Bivariate analysis in shows that participants with apparent underreporting of past 90-day cocaine use were more likely to be African American (χ2 (1, n = 609) =79.20, p < .001) and were less likely to be Caucasian (χ2 (1, n = 609) = 72.31, p < .001), married (χ2 (1, n= 608) = 4.90, p < .05), and employed (χ2 (1, n = 609) = 11.94, p < .001) (, left column). They were more likely to report frequent cocaine use since 1972 (χ2 (1, n = 609) = 7.69, p < .01), to smoke the substance (χ2 (1, n = 608) = 9.94, p < .01), and to have had their last quit attempts involving inpatient care (χ2 (1, n = 609) = 12.72, p < .001). These participants were also more likely to have chemically treated hair (χ2 (1, n = 227) = 4.15, p < .05) and were more likely to provide a short (i.e., < 3cm) hair sample (χ2 (1, n = 609) = 23.21, p < .001). Apparent underreporting of marijuana (i.e., self-report was negative and hair test was positive; , middle column) was significantly related only to frequent marijuana use since 1972 (χ2 (1, n = 513) = 4.83, p < .05). Apparent overestimate of marijuana by self-report (i.e., self-report was positive and hair test was negative; , right column) was associated with being African American (χ2 (1, n = 519) = 17.15, p < .001), with not being Caucasian (χ2 (1, n = 519) = 14.85, p < .001), and being unmarried (χ2 (1, n = 518) = 11.38, p < .001). It is also associated with frequent marijuana use since 1972 (χ2 (1, n = 518) = 27.04, p < .001), having diagnoses of antisocial personality disorder (χ2 (1, n = 519) = 7.10, p < .01) or PTSD (χ2 (1, n = 519) = 8.37, p < .01) since 1972, and providing a short hair sample (< 3cm) (χ2 (1, n = 519) = 17.34, p < .001). All other comparisons were non-significant.
Variables associated with disagreement between self-report and hair testing: cocaine and marijuanaa
Multivariate analyses for disagreement between self-reported cocaine use and positive cocaine hair result (self-report negative and hair drug test positive; left column) yielded an excellent overall fit (Wald Chi-square = 62.7 with p < .0001; c = 0.928). Adjusted odds ratios (AORs) show that this disagreement was significantly associated with younger age, being African American, racial identification as “other,” inpatient care for the participant's most recent quit attempt, and not having ASPD (AOR=0.76, 27.74, 5.16, 5.84, and 0.27, respectively). Although measures associated with disagreement at the bivariate level were correlated, diagnostic analyses did not suggest a high level of multicollinearity among significant predictors.

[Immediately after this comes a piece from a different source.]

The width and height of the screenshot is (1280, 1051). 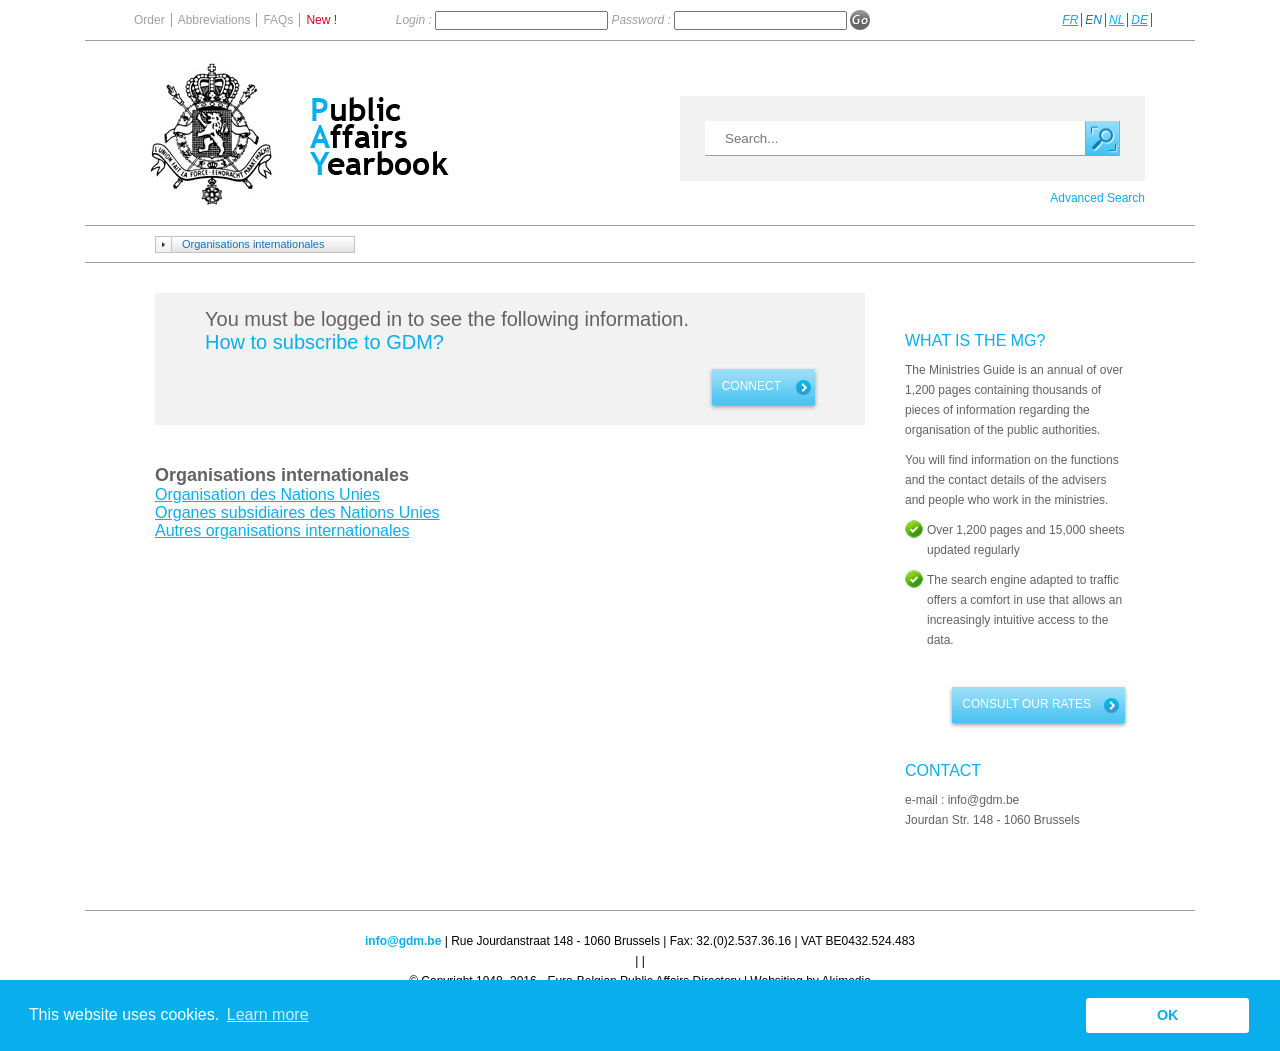 I want to click on info@gdm.be, so click(x=403, y=941).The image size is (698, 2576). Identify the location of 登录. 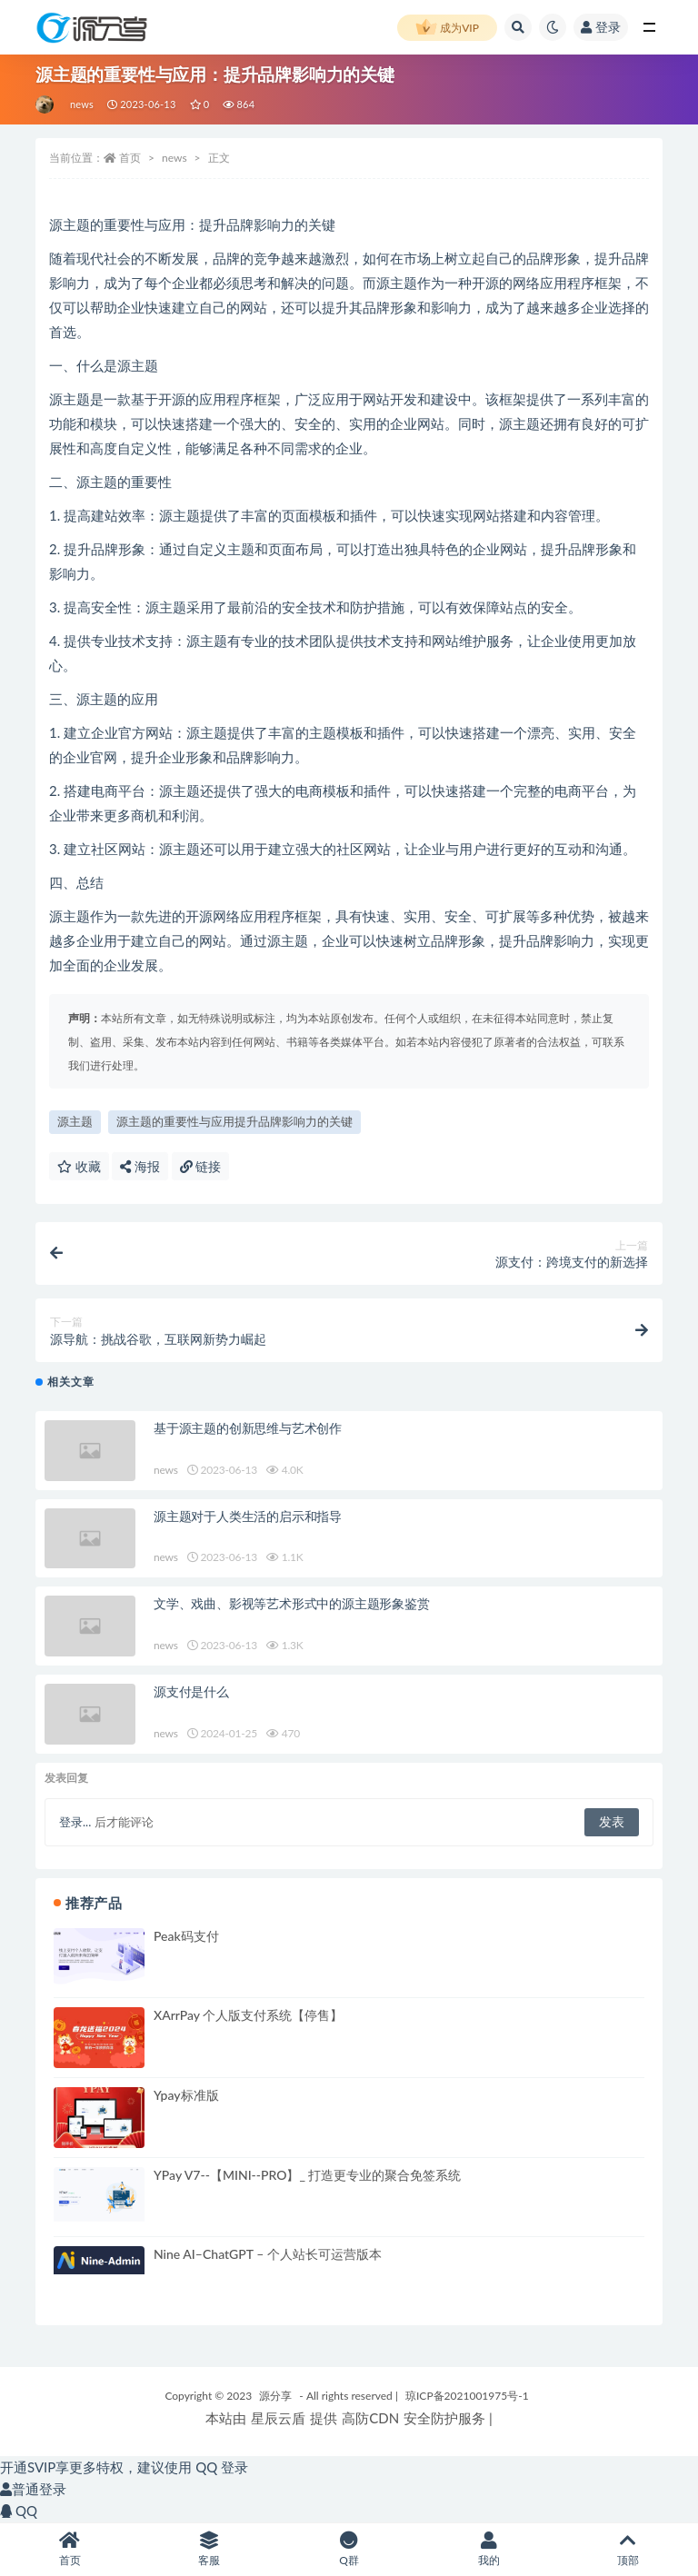
(601, 27).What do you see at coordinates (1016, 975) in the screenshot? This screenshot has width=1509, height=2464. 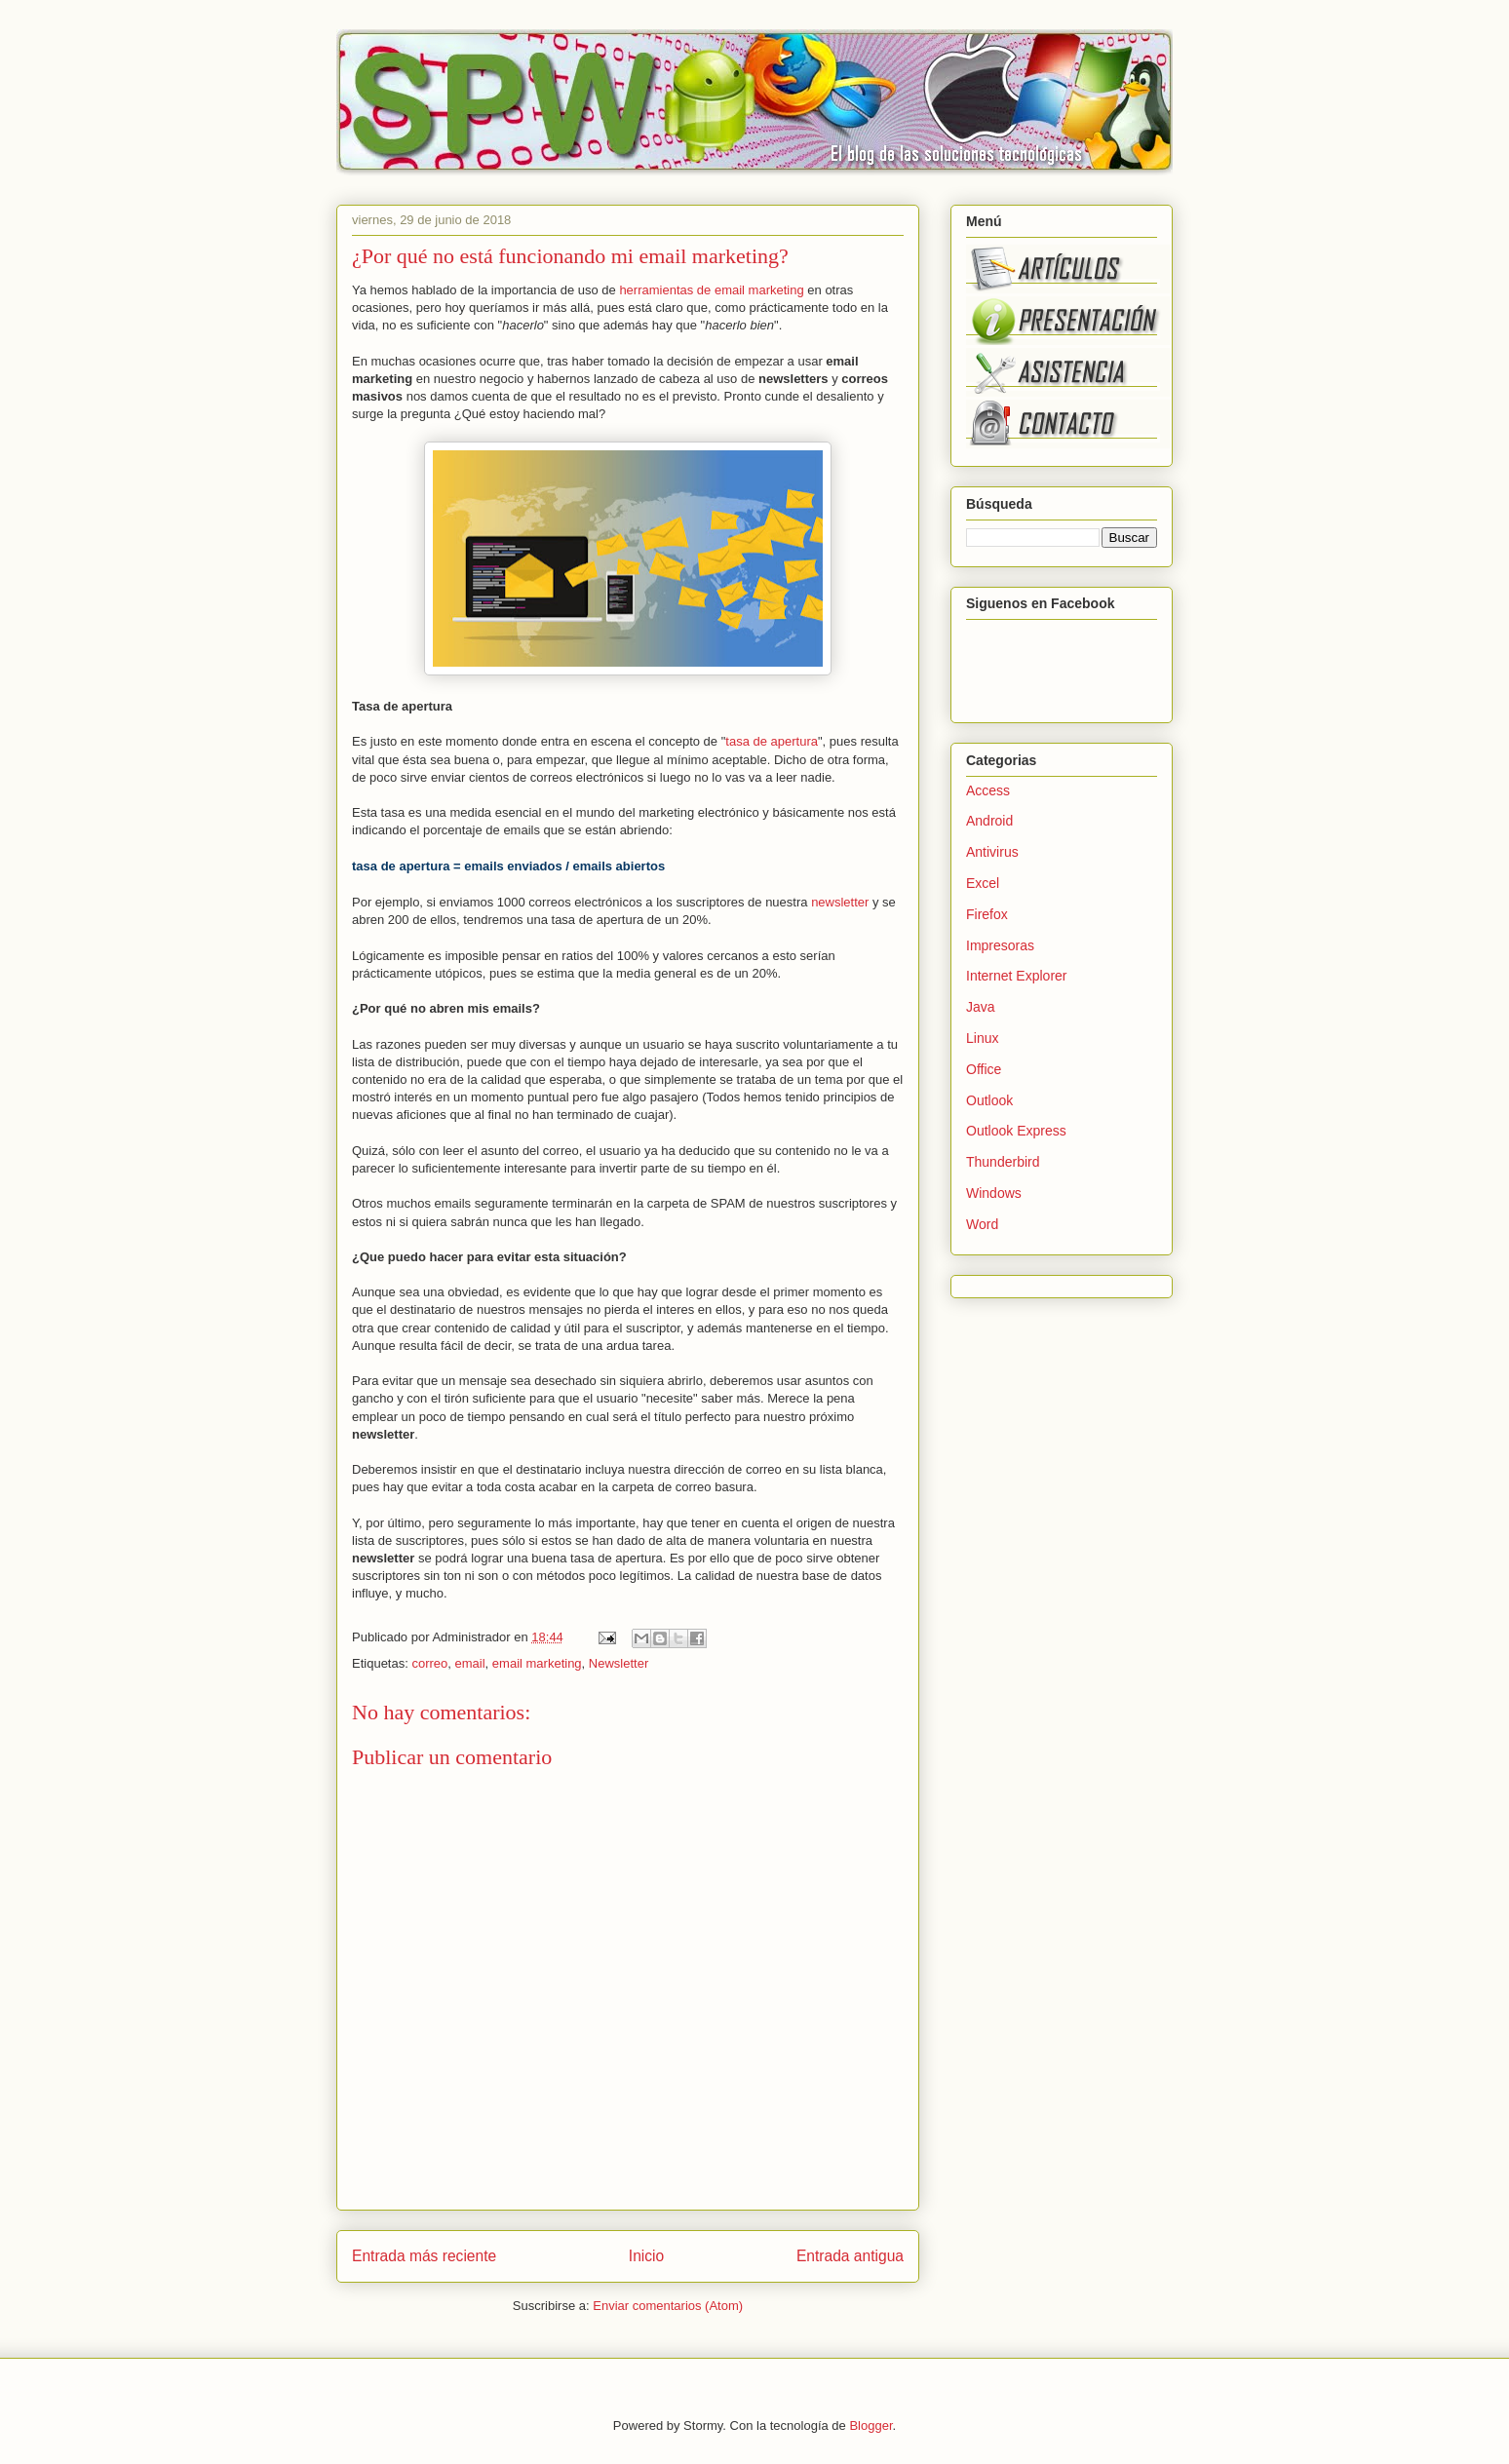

Adjusted odds ratios (95% confidence intervals) showing major predictors of the disagreement between self-report and hair testing: cocaine and marijuanaa
For the apparent underreporting of marijuana use (i.e., self-report negative and hair drug test positive; middle column), no individual variable was associated with the disagreement between marijuana self-report and hair test (Wald Chi-square = 13.1 with p = .28; c = 0.739). The analysis of apparent overestimate of marijuana use (, right column) yielded an excellent overall fit (Wald Chi-square = 29.9 with p =.0079; c = 0.865). Participants with positive self-report but negative hair testing were also more likely to report frequent marijuana use at some time since 1972 and more likely to provide a short (i.e., < 3cm) hair sample (AOR=27.5 and 3.86, respectively).